■ Assignment ■
Everything below from the line with "Mas nenhum deles" through the line with "Általános kérdések" must be retyped exactly, except the pictures.
**** Dataset content
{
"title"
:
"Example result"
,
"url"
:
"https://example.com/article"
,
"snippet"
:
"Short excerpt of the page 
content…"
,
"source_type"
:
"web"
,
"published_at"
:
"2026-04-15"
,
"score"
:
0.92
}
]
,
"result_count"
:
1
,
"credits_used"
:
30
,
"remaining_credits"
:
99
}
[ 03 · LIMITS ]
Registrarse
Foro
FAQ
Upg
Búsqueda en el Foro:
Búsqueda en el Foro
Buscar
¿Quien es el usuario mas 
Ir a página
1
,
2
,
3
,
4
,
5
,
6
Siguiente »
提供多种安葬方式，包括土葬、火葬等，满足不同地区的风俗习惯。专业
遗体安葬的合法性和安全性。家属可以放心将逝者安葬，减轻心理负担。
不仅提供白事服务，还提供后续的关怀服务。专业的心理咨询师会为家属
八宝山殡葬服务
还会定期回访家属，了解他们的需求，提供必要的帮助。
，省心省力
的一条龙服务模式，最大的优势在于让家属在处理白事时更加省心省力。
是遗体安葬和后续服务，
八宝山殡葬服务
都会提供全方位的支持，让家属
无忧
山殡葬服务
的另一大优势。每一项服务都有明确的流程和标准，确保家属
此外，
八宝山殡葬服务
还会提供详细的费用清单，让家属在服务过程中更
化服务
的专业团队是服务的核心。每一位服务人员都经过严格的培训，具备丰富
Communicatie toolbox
********
**** Dataset content
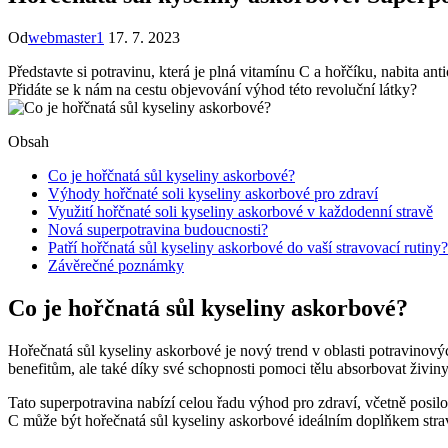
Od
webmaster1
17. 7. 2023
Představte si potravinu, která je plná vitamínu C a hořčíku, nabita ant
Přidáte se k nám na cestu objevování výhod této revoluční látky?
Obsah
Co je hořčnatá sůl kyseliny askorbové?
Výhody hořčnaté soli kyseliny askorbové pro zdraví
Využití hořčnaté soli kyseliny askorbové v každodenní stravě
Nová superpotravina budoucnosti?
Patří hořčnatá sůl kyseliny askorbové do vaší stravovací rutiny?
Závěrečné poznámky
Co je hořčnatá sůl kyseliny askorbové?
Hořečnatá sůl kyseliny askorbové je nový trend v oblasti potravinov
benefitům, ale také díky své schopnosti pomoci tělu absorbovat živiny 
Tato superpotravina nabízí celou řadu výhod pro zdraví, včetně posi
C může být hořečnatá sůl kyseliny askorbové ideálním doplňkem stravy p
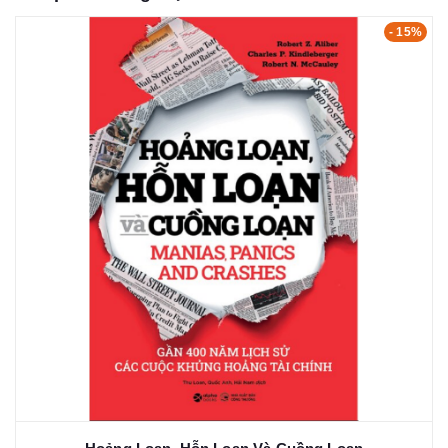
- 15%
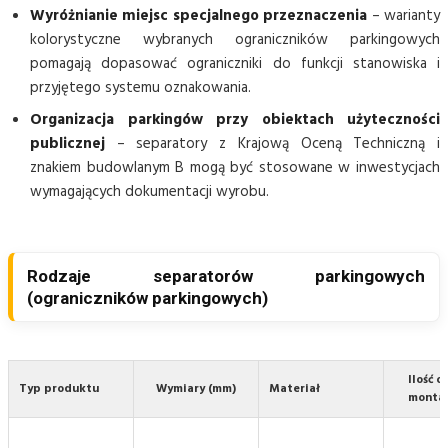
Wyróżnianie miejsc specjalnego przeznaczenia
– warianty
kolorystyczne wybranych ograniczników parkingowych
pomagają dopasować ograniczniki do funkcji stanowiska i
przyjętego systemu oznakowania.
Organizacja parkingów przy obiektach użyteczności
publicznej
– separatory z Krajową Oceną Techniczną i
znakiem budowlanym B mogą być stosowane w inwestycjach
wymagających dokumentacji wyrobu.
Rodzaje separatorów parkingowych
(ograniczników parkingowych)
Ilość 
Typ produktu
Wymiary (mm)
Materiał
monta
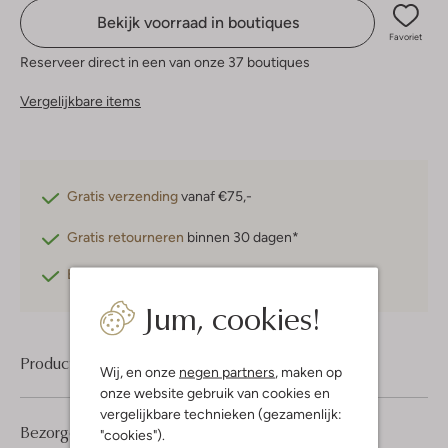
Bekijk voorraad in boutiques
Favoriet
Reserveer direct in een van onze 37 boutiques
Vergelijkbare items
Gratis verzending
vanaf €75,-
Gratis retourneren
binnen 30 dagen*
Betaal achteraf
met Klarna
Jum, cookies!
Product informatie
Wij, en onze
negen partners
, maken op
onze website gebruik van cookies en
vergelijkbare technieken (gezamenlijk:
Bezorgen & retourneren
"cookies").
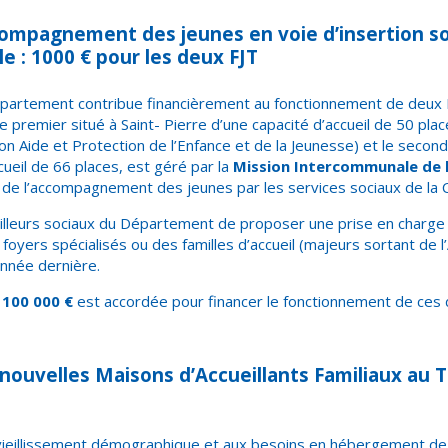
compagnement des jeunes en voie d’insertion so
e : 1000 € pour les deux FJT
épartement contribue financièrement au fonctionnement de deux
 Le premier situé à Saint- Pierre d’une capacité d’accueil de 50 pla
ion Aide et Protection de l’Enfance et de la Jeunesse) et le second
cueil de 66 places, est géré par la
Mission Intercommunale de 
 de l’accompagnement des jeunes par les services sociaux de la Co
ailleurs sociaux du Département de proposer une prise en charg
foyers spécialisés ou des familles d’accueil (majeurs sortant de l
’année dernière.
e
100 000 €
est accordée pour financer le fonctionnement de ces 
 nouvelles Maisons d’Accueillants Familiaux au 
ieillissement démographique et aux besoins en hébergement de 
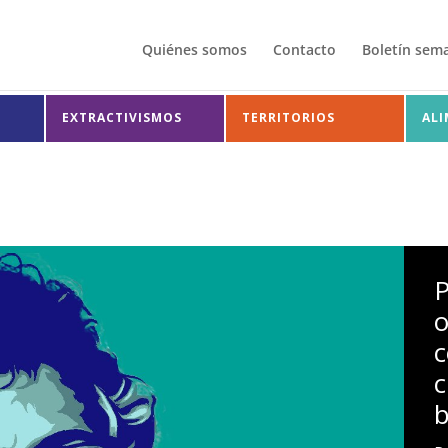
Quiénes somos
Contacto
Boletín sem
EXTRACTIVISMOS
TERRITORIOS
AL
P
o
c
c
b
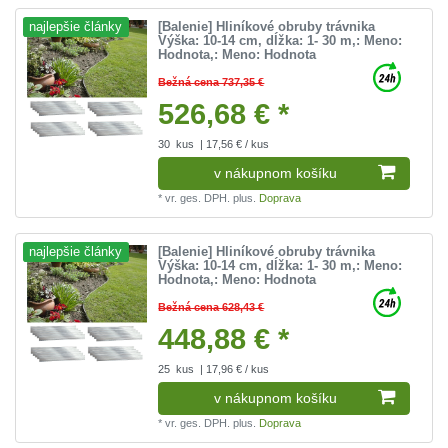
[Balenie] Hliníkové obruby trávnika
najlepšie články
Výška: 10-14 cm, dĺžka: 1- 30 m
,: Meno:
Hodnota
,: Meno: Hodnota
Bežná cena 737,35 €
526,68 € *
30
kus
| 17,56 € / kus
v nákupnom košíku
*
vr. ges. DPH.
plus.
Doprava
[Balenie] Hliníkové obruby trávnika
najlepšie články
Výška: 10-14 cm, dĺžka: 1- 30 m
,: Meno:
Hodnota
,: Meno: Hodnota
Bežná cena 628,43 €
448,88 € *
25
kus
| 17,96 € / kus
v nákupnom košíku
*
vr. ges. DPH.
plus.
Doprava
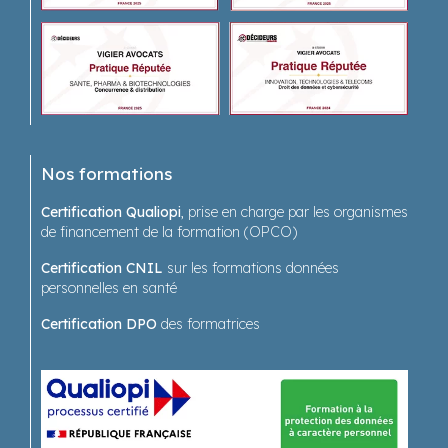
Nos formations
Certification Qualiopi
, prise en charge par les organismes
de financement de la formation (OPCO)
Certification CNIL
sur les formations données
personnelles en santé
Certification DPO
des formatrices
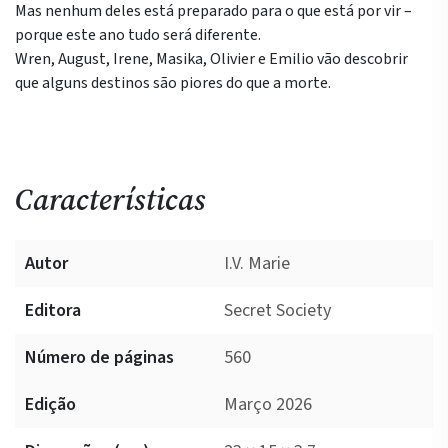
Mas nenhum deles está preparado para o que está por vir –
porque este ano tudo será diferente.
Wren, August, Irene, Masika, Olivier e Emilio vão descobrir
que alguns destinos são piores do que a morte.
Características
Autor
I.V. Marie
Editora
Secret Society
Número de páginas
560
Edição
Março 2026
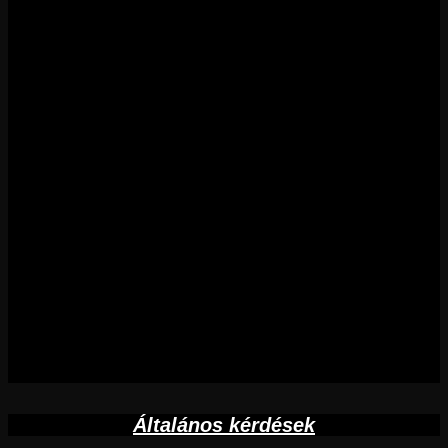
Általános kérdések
********
**** Dataset content
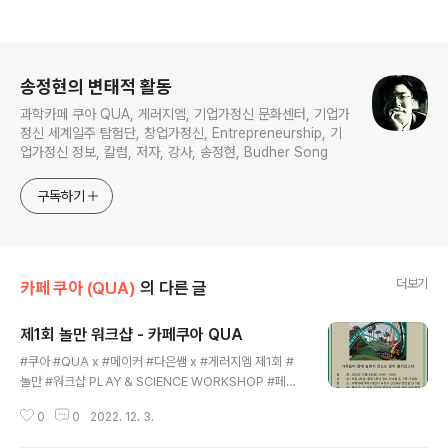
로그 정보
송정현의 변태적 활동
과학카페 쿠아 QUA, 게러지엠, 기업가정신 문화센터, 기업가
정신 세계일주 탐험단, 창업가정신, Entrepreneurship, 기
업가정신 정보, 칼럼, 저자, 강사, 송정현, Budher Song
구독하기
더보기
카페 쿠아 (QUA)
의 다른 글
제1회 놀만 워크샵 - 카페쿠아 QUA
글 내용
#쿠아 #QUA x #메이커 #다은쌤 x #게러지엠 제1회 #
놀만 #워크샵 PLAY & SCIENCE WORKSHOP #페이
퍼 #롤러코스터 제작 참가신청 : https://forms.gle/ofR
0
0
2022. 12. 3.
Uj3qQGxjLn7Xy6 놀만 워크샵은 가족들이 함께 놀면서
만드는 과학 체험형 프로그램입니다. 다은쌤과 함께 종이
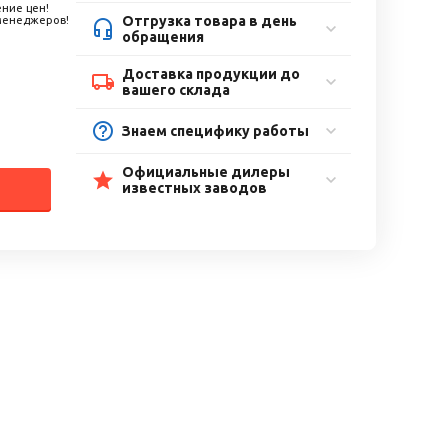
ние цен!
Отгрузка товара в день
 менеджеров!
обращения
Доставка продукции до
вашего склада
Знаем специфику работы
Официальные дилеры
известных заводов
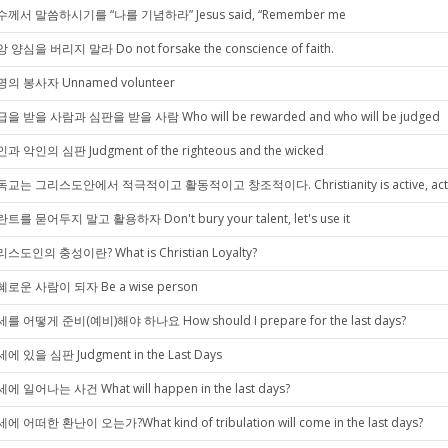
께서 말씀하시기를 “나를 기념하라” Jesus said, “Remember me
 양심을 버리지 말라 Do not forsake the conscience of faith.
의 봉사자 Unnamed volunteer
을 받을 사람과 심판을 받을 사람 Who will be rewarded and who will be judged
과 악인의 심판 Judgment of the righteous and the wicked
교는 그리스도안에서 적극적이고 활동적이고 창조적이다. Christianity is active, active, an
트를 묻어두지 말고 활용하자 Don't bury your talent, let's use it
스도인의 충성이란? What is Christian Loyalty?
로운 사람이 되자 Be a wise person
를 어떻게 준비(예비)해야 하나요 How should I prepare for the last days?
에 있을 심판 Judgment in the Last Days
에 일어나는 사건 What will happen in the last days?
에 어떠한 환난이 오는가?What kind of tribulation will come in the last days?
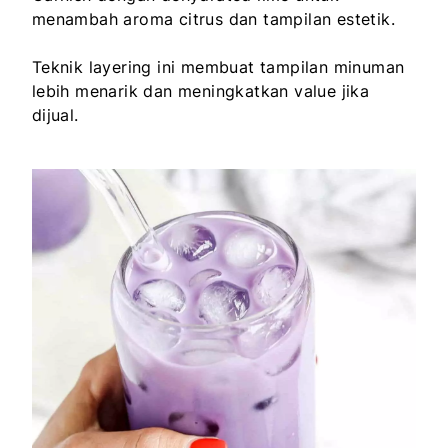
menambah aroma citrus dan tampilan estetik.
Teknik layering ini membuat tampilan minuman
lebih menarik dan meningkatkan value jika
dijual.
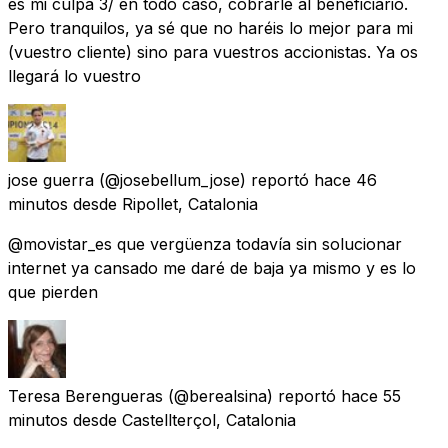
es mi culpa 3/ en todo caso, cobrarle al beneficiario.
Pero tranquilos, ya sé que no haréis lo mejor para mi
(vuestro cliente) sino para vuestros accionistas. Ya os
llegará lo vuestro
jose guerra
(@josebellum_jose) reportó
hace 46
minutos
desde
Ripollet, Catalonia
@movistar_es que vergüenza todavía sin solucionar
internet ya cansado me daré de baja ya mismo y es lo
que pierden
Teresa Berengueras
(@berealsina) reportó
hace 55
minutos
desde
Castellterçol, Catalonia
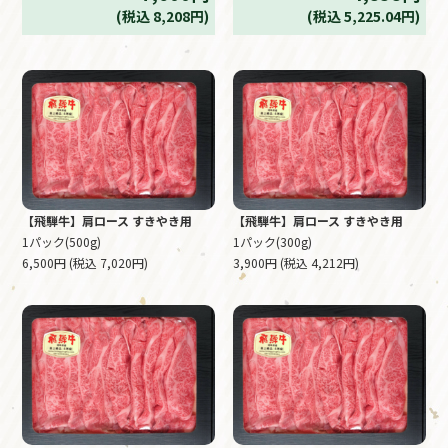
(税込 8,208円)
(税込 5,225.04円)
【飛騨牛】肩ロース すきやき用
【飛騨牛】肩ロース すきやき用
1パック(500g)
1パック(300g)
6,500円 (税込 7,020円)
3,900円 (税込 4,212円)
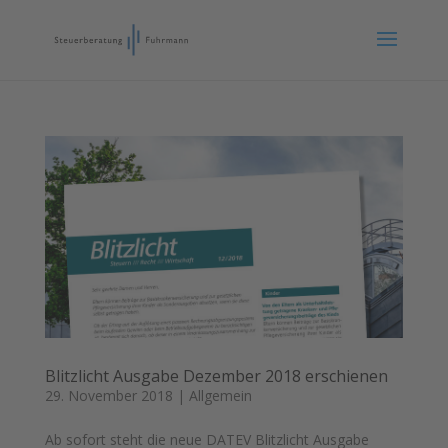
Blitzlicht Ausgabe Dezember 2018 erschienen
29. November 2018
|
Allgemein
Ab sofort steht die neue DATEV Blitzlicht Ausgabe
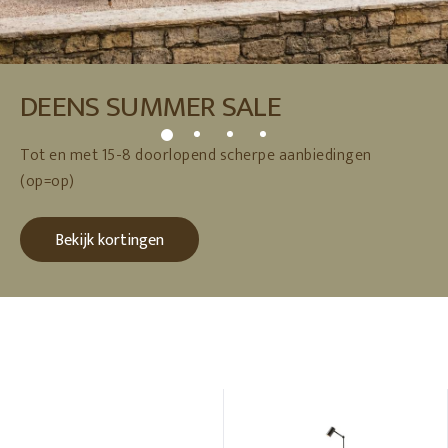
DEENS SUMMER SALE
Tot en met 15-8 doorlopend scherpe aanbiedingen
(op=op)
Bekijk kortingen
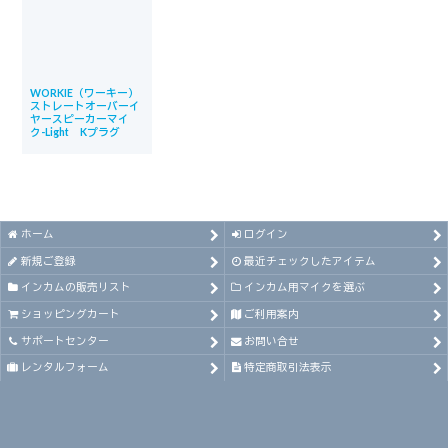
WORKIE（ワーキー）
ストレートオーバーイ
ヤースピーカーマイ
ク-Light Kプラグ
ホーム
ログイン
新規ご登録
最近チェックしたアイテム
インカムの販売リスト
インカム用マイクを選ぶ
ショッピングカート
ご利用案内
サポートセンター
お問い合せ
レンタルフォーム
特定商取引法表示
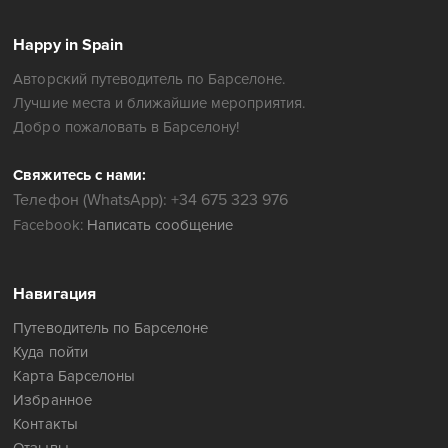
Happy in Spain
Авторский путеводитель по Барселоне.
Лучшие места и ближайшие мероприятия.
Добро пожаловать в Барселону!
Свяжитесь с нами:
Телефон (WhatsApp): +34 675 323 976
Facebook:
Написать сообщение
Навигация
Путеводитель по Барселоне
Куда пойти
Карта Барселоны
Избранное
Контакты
********
■ Completed task ■
Mas nenhum deles está preparado para o que está por vir –
porque este ano tudo será diferente.
Wren, August, Irene, Masika, Olivier e Emilio vão descobrir
que alguns destinos são piores do que a morte.
Características
Autor
I.V. Marie
Editora
Secret Society
Número de páginas
560
Edição
Março 2026
Általános kérdések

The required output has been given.